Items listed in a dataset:
*** Begin section ***

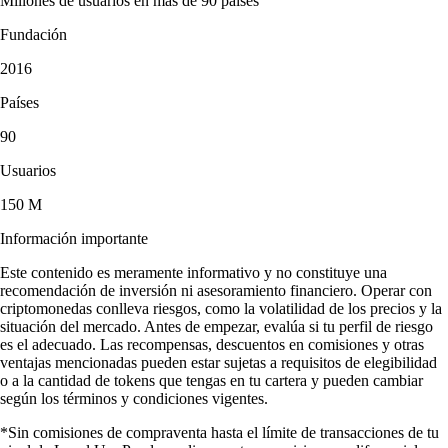
Millones de usuarios en más de 90 países
Fundación
2016
Países
90
Usuarios
150 M
Información importante
Este contenido es meramente informativo y no constituye una
recomendación de inversión ni asesoramiento financiero. Operar con
criptomonedas conlleva riesgos, como la volatilidad de los precios y la
situación del mercado. Antes de empezar, evalúa si tu perfil de riesgo
es el adecuado. Las recompensas, descuentos en comisiones y otras
ventajas mencionadas pueden estar sujetas a requisitos de elegibilidad
o a la cantidad de tokens que tengas en tu cartera y pueden cambiar
según los términos y condiciones vigentes.
*Sin comisiones de compraventa hasta el límite de transacciones de tu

*** End section ***

What is required:
Reproduce each line above that contains "comisiones".

Your solution:
es el adecuado. Las recompensas, descuentos en comisiones y otras
*Sin comisiones de compraventa hasta el límite de transacciones de tu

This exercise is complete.